→ **Required action**
From the listing below, set down exactly each line beginning with the one containing "poverty, as the latter subject" and ending with the last.
Content starts
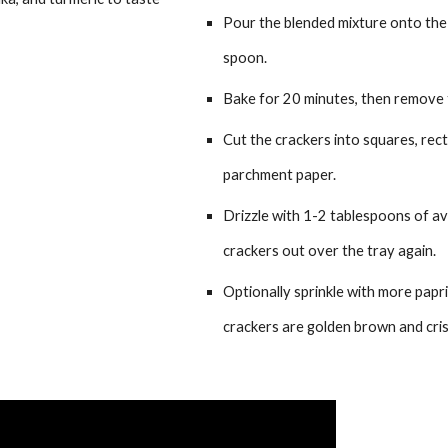
Pour the blended mixture onto the l
spoon.
Bake for 20 minutes, then remove 
Cut the crackers into squares, rect
parchment paper.
Drizzle with 1-2 tablespoons of avo
crackers out over the tray again.
Optionally sprinkle with more paprik
crackers are golden brown and cris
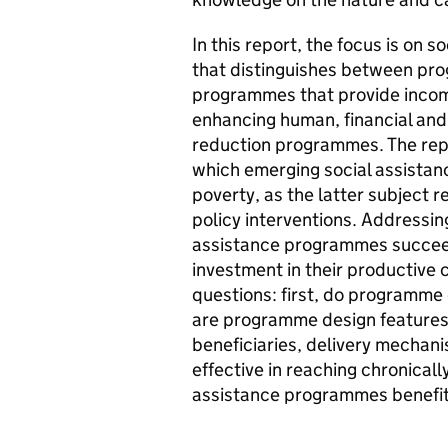
In this report, the focus is on 
that distinguishes between pro
programmes that provide income
enhancing human, financial and
reduction programmes. The repo
which emerging social assista
poverty, as the latter subject 
policy interventions. Addressing
assistance programmes succeed 
investment in their productive 
questions: first, do programme
are programme design features –
beneficiaries, delivery mechan
effective in reaching chronical
assistance programmes benefit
Content ends
→ **Result for this exercise**
poverty, as the latter subject 
policy interventions. Addressing
assistance programmes succeed 
investment in their productive 
questions: first, do programme
are programme design features –
beneficiaries, delivery mechan
effective in reaching chronical
assistance programmes benefit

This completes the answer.